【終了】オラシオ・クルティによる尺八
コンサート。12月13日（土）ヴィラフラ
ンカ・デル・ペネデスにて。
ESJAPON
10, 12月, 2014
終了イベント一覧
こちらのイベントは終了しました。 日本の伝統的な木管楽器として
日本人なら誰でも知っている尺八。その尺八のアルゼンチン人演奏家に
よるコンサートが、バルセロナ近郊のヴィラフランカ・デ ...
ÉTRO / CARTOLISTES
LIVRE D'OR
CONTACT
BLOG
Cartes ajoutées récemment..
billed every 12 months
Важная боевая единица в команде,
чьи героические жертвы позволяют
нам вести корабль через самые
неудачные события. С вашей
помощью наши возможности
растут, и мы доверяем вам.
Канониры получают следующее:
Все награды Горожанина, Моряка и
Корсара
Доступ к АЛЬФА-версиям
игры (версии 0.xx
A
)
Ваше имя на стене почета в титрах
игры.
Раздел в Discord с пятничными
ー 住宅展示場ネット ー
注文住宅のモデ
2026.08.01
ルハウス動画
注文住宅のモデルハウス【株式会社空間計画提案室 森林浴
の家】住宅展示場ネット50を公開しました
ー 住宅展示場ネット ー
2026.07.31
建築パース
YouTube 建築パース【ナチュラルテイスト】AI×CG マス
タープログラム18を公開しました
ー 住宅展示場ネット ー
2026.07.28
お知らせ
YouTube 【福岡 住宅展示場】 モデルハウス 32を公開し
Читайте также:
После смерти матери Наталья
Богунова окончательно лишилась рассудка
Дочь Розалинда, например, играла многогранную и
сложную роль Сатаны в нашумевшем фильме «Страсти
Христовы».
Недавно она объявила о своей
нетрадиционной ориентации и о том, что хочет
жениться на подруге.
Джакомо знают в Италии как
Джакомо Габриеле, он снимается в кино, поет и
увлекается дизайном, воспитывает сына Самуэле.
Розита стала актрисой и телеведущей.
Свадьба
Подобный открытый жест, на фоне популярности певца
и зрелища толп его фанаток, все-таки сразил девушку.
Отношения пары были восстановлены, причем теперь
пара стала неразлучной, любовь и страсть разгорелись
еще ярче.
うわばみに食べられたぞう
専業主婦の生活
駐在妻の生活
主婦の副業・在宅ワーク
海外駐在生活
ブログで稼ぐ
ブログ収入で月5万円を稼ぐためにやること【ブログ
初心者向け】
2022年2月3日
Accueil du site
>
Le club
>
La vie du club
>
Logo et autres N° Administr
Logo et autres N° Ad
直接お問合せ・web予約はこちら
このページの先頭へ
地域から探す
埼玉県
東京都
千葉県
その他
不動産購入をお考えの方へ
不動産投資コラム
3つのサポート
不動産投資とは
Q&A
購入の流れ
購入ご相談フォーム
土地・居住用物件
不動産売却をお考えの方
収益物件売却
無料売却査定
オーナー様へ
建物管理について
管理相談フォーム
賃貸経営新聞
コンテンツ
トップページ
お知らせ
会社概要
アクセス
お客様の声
==
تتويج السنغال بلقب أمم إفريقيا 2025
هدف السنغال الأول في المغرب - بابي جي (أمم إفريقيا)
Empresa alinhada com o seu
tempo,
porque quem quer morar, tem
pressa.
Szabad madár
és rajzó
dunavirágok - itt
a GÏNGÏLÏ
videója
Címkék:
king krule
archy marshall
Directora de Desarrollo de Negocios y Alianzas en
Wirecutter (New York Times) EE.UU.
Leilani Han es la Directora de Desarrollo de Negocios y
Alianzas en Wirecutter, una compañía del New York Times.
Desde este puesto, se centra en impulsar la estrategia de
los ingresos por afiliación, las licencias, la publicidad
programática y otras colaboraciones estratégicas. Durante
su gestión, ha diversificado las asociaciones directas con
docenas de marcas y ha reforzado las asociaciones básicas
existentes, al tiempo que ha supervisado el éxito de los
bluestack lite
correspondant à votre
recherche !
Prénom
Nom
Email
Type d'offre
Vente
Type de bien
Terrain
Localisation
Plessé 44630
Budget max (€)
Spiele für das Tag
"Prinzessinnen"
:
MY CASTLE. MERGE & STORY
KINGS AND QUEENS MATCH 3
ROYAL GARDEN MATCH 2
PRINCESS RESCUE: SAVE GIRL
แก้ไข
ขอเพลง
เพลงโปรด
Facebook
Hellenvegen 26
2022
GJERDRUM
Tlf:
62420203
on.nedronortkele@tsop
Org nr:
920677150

[Work instruction] Gather all lines with the string "Alianzas" from the data.

[Exercise result]
Directora de Desarrollo de Negocios y Alianzas en
Alianzas en Wirecutter, una compañía del New York Times.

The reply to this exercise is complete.